Rui Rio não fecha a porta a mais "acordos estruturais" com o PS. A Justiça e a Saúde são duas das áreas em que o PSD vai apresentar reformas estruturais, que são "extremamente necessárias" para o país, disse este sábado o presidente do do PSD.

Em Coimbra, no final da primeira reunião do Conselho Estratégico Nacional, o líder social-democrata respondia assim à rejeição de António Costa sobre um Bloco Central.

Rui Rio disse que a "Justiça do país carece de reforma profunda e global, não de uma coisa pontual".

A semana da Saúde permitiu-me ver melhor, já todos sabíamos disso, a situação dificilíssima do Serviço Nacional de Saúde (SNS) e de todo o sistema de saúde em Portugal", referiu.

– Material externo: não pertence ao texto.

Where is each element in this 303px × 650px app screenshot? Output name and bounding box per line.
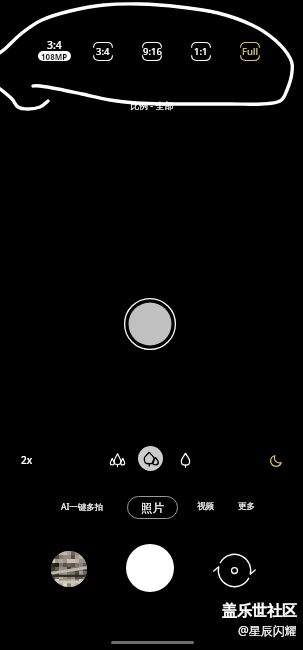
staticText: 3:4 <box>47 38 62 52</box>
staticText: Full <box>242 45 259 58</box>
button[interactable]: 更多 <box>238 501 255 512</box>
button[interactable]: Shutter <box>126 544 174 592</box>
staticText: 3:4 <box>96 45 110 58</box>
button[interactable]: Night mode <box>263 448 288 473</box>
button[interactable]: 1:1 <box>191 42 211 61</box>
button[interactable]: Ultra wide lens <box>104 446 131 473</box>
button[interactable]: 视频 <box>197 501 214 512</box>
button[interactable]: Telephoto lens <box>172 446 199 473</box>
button[interactable]: AI一键多拍 <box>61 501 104 513</box>
staticText: @星辰闪耀 <box>238 622 297 638</box>
staticText: 2x <box>21 453 33 467</box>
button[interactable]: 3:4 <box>33 38 75 62</box>
button[interactable]: 3:4 <box>93 42 113 61</box>
button[interactable]: 9:16 <box>142 42 162 61</box>
staticText: 9:16 <box>143 45 162 58</box>
button[interactable]: Switch camera <box>214 550 254 590</box>
staticText: 108MP <box>41 51 68 61</box>
staticText: 盖乐世社区 <box>222 602 297 621</box>
button[interactable]: 2x <box>13 448 41 471</box>
staticText: 比例 - 全部 <box>130 99 174 111</box>
button[interactable]: Full <box>240 42 260 61</box>
staticText: 1:1 <box>194 45 208 58</box>
button[interactable]: Main lens <box>138 446 163 471</box>
staticText: 照片 <box>141 501 164 515</box>
button[interactable]: 照片 <box>127 496 178 519</box>
button[interactable]: Gallery <box>51 551 87 587</box>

Segundo Rui Rio, esta área carece também de uma "atenção especial e de uma reforma, não digo que seja tão profunda como a da justiça, mas carece de uma reforma".

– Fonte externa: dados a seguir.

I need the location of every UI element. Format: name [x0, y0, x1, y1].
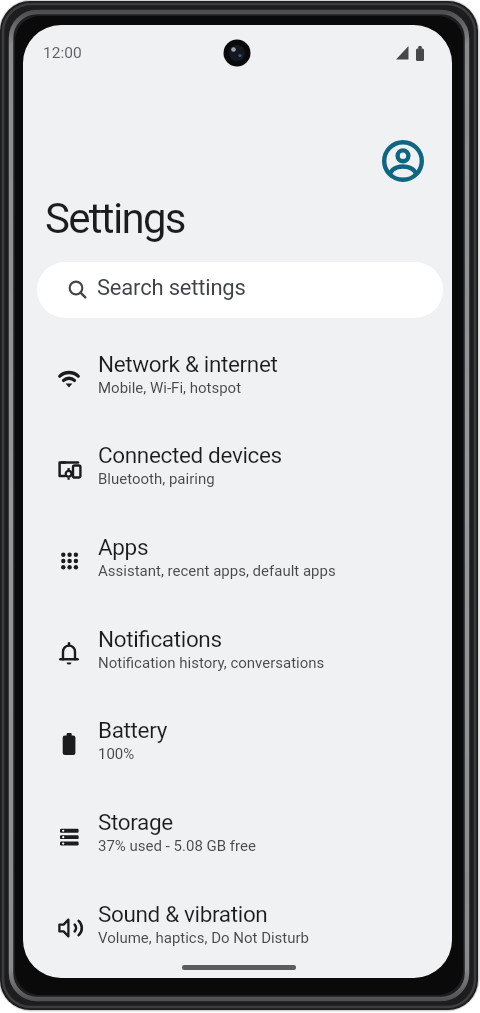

O que vamos fazer são propostas no sentido da reformulação do SNS e do sistema nacional de saúde", adiantou o dirigente, mostrando-se indiferente se a sua aplicação "é por acordo [com o Governo] ou por desacordo, no âmbito da tática política".

Referindo que a saúde é a área que mais "toca" aos portugueses, o antigo presidente da Câmara do Porto considera que "não podemos ter pessoas à espera dois, três, quatro, cinco, seis meses para fazer uma intervenção cirúrgica, ou ter uma simples consulta".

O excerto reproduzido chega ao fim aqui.